[Saved entries]
-*-

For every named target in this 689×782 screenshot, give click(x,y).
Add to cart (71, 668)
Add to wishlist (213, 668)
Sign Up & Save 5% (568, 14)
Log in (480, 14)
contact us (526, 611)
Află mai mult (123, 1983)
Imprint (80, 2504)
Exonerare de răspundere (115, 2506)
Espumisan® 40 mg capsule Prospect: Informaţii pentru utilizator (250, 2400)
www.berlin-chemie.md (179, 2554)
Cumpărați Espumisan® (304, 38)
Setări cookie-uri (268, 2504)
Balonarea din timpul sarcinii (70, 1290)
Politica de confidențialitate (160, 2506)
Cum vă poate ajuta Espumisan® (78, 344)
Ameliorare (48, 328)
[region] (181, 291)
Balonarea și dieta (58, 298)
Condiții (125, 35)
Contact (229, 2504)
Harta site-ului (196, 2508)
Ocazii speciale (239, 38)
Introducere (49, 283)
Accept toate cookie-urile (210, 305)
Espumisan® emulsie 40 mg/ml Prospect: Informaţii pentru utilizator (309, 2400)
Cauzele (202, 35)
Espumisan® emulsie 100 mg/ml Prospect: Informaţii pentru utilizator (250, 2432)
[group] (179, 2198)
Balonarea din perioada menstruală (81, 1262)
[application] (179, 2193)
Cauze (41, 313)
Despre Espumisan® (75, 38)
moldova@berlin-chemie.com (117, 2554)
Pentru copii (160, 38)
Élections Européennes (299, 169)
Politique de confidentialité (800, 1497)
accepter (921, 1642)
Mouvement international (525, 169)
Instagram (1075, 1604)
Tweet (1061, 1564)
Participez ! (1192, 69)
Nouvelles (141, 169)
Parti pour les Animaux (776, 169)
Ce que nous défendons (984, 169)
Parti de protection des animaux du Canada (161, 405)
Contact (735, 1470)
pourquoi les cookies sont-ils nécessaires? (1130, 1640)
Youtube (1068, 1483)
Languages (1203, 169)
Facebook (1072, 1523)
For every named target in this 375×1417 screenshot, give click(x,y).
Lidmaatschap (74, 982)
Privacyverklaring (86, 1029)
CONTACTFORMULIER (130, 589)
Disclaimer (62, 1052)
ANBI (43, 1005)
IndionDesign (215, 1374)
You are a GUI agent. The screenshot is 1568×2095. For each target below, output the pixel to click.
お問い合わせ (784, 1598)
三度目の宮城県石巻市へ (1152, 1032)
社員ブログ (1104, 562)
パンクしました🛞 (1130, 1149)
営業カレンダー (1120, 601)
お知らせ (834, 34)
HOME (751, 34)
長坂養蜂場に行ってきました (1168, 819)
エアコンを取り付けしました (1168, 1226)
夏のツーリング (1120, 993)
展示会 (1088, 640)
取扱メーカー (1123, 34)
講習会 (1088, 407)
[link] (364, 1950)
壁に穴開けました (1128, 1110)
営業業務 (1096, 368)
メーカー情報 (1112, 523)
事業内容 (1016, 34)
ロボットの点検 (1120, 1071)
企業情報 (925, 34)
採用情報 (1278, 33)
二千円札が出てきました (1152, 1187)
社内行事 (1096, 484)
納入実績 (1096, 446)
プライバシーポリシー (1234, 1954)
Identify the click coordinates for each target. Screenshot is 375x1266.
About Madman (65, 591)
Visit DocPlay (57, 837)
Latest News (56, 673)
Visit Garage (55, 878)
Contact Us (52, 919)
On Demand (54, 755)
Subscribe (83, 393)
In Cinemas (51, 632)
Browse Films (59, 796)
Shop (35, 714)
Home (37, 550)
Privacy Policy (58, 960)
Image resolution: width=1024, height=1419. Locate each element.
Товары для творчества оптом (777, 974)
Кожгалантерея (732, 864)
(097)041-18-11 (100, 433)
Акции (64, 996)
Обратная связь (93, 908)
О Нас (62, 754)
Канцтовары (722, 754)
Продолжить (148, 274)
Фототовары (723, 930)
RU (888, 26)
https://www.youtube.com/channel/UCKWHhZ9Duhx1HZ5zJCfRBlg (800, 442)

-*-

ABOUT THIS EXERCISE:
Return exactly the lines above from the line that has "メーカー情報 (1112, 523)" through the line that has "Home (37, 550)", inclusive, and nothing else.

ANSWER BOX:
メーカー情報 (1112, 523)
事業内容 (1016, 34)
ロボットの点検 (1120, 1071)
企業情報 (925, 34)
採用情報 (1278, 33)
二千円札が出てきました (1152, 1187)
社内行事 (1096, 484)
納入実績 (1096, 446)
プライバシーポリシー (1234, 1954)
Identify the click coordinates for each target. Screenshot is 375x1266.
About Madman (65, 591)
Visit DocPlay (57, 837)
Latest News (56, 673)
Visit Garage (55, 878)
Contact Us (52, 919)
On Demand (54, 755)
Subscribe (83, 393)
In Cinemas (51, 632)
Browse Films (59, 796)
Shop (35, 714)
Home (37, 550)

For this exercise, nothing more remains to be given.